_SOURCE RECORDS:_
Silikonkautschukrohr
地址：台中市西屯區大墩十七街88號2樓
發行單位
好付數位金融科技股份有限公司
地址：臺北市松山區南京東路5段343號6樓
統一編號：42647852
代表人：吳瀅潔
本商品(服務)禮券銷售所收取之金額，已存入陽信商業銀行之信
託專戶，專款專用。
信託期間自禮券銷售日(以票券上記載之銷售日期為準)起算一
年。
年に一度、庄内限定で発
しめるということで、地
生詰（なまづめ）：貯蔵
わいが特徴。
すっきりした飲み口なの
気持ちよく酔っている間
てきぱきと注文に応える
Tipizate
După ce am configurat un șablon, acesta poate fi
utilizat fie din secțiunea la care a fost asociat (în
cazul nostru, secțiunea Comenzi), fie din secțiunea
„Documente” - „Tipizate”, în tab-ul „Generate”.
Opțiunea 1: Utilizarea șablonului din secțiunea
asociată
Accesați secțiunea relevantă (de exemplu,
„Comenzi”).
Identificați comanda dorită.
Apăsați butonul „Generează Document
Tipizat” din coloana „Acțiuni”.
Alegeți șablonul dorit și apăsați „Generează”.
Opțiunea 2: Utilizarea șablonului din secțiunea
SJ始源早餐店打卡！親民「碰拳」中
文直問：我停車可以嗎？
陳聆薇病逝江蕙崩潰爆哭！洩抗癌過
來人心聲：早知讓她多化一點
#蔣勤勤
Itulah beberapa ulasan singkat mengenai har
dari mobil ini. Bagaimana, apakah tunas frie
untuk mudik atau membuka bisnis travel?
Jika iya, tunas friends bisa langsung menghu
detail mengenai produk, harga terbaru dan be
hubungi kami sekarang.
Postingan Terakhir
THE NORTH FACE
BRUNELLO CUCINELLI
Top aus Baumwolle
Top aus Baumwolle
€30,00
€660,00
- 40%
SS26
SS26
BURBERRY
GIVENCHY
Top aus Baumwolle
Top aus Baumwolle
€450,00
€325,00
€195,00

_WHAT TO DO:_
Beginning at the line above with "すっきりした飲み口なの" and finishing at the line with "untuk mudik atau membuka bisnis travel?", return each line exactly and return nothing else.

_OUTPUT FOR THIS TASK:_
すっきりした飲み口なの
気持ちよく酔っている間
てきぱきと注文に応える
Tipizate
După ce am configurat un șablon, acesta poate fi
utilizat fie din secțiunea la care a fost asociat (în
cazul nostru, secțiunea Comenzi), fie din secțiunea
„Documente” - „Tipizate”, în tab-ul „Generate”.
Opțiunea 1: Utilizarea șablonului din secțiunea
asociată
Accesați secțiunea relevantă (de exemplu,
„Comenzi”).
Identificați comanda dorită.
Apăsați butonul „Generează Document
Tipizat” din coloana „Acțiuni”.
Alegeți șablonul dorit și apăsați „Generează”.
Opțiunea 2: Utilizarea șablonului din secțiunea
SJ始源早餐店打卡！親民「碰拳」中
文直問：我停車可以嗎？
陳聆薇病逝江蕙崩潰爆哭！洩抗癌過
來人心聲：早知讓她多化一點
#蔣勤勤
Itulah beberapa ulasan singkat mengenai har
dari mobil ini. Bagaimana, apakah tunas frie
untuk mudik atau membuka bisnis travel?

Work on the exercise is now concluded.